We will now scan the same sequences (annotated binding sites and collection of all promoters) with the position-specific scoring matrix obtained from RegulonDB. Do to so, we will need to define a crucial parameter: the threshold to consider or not a given sequence as a binding site.

The primary score returned by motif search programs is the so-called weight score. However, defining a threshold on this scrore is somewhat arbitrary, especially because it is easier to achieve a high score with a larger matrix than with a narrow one. The weight score shold thus always be relativized to the matrix width, and to other parameters.

One way to normalize the sequence scanning is to set the thresholds on p-values rather than on weight scores. The RSAT tool matrix-scan allows to directly specify a threshold on the p-value.

Before the actual scanning, we recommend to use the tool matrix-distrib, which computes a complete distribution of p-values for all the possible weight scores that can be computed with a given matrix.

Estimating the theoretical distribution of scores

  1. Use the RSAT tool matrix distribution to compute the theoretical distribution of probability for your motif.

  2. Given the size if the upstream sequence set, estimate the number of false positives that would be expected with different threshold values on the weight score: 0, 3, 5, 7, 8, 10.

Estimating the sensitivity of a position-specific scoring matrix

  1. Compute the number of sites and the sensitivity (fraction of sites recovered) achieved when scanning the annotated binding sites in different conditions:

    1. With the different consensuses
    2. With the position-specific scoring matrix from RegulonDB (you can download it from footprintDB), using a p-value threshold of 0.001.
    3. With the position-specific scoring matrix from RegulonDB (you can download it from footprintDB), using a p-value threshold of 0.0001.

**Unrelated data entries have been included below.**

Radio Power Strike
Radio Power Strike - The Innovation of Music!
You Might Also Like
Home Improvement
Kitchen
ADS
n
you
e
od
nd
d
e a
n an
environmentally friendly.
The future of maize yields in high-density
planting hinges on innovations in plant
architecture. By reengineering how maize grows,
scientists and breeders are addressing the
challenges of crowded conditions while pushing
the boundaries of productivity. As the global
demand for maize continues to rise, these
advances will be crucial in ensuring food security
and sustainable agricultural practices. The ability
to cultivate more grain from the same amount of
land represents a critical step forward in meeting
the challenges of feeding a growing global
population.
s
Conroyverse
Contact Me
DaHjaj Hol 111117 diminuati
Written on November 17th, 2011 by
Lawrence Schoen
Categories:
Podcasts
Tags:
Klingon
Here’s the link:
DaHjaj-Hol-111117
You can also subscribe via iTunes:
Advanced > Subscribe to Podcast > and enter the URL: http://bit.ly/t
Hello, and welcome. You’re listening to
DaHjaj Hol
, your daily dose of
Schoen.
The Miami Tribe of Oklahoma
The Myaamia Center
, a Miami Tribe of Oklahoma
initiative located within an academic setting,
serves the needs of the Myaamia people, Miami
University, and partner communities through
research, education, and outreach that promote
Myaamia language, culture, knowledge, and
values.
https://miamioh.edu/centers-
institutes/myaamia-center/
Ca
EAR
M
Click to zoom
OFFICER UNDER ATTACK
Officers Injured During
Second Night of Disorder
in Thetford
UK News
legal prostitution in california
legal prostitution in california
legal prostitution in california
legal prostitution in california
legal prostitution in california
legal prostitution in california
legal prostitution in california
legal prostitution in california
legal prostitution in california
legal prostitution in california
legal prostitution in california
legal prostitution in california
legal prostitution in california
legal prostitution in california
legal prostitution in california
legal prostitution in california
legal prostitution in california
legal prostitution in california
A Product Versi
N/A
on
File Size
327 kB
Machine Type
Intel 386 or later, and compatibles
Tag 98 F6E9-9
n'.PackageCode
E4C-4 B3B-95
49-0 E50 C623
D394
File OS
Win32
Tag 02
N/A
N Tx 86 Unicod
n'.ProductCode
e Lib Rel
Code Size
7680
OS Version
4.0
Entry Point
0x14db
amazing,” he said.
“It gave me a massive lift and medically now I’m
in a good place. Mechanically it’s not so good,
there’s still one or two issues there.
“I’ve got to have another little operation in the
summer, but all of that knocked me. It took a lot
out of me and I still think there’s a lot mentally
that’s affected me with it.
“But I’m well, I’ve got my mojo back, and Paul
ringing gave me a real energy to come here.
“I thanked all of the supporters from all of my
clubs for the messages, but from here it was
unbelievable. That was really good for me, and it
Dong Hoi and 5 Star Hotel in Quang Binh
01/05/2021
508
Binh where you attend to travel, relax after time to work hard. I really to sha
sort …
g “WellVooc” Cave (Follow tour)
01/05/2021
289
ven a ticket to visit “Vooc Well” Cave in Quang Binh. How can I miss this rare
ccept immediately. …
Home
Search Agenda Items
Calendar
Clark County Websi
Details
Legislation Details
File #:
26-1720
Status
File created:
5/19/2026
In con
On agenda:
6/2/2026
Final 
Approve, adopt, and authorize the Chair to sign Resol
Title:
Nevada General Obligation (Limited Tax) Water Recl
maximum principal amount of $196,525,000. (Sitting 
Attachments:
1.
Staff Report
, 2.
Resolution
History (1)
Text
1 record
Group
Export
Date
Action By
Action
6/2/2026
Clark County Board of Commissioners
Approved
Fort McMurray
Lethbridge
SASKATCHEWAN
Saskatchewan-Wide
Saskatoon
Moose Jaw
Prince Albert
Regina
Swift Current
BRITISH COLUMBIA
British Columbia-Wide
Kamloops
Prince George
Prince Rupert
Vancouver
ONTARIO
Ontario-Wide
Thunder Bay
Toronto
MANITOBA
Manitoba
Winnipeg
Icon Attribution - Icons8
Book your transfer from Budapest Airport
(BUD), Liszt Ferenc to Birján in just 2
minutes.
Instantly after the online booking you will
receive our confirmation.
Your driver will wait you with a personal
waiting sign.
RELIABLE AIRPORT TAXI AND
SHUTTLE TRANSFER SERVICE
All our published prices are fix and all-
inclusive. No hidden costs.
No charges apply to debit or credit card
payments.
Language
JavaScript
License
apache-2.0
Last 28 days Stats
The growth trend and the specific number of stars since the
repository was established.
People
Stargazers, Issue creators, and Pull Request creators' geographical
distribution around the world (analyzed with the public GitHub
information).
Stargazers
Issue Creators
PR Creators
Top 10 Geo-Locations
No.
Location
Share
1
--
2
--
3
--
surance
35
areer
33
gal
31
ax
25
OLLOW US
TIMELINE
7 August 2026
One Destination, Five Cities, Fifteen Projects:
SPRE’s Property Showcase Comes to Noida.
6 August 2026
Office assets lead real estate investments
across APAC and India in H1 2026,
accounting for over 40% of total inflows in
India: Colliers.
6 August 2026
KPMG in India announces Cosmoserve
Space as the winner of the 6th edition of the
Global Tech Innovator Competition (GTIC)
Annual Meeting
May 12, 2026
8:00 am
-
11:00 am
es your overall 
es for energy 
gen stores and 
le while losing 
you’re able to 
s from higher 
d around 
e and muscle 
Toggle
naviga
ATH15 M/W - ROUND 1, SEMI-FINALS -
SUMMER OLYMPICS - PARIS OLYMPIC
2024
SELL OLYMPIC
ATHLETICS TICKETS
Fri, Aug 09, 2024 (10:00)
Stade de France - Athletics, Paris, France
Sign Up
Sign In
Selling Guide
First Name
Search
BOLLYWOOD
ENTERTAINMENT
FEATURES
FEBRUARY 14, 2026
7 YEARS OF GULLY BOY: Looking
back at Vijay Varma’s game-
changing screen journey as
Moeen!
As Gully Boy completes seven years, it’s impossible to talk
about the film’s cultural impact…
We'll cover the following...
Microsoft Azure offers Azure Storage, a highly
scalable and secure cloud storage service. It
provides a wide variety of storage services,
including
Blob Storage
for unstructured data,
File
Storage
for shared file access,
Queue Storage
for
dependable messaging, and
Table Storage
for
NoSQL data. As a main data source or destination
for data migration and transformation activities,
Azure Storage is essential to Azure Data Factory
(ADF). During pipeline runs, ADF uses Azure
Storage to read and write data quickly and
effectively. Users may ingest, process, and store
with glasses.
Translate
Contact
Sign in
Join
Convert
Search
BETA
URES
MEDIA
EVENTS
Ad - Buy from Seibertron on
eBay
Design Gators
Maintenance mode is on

Predicting binding sites in all promoters

  1. How many binding sites and target genes do you obtain when you scan the whole set of promoters with p-value thresholds of respectively 0.001 and 0.0001.

Estimating the rate of false positives with a randomized motif

  1. Compute the same statistics with a randomized version of your matrix, generated with permute-matrix.

  2. How many binding sites and target genes do you obtain when you scan the whole set of promoters in the same conditions, but with a permuted version of the matrix?

Estimating the rate of false positives with random sequences

  1. Use the tool random-seq to generate artificial sequences of the same length of the promoter set, and scan them with the TF binding motif, and the permuted matrix.

Evaluating the quality of a position-specific scoring matrix

In the exercise above, you performed different tasks to evaluate the capability of a TF binding motif (consensus, matrix) to predict binding sites. This evaluation included two complementary parameters: the sensitivity (i.e. fraction of actual binding sites detected) and false posiive rate.

The program matrix-quality automatically runs a series of similar analyses to estimate the tradeoff between sensitivity and false posigive rate, by combining theoretical and empirical distributions of scores computed in various conditions:

  1. In the left-side menu of RSAT, open the tool matrix-quality.
  2. Conceive a way to test the quality of the TF binding matrix obtained from RegulonDB, based on the previous exercises.


Collect the numbers of binding sites predicted in all the conditions above, and compute the derived statistics when possible: FPR, Sensitivity (see concept definitions for a definition of these statistics).

Summarize the most relevant results in a short paragraph, and draw your conclusions about the reliability of the different versions of the motif (consensus, matrix) to predict binding sites.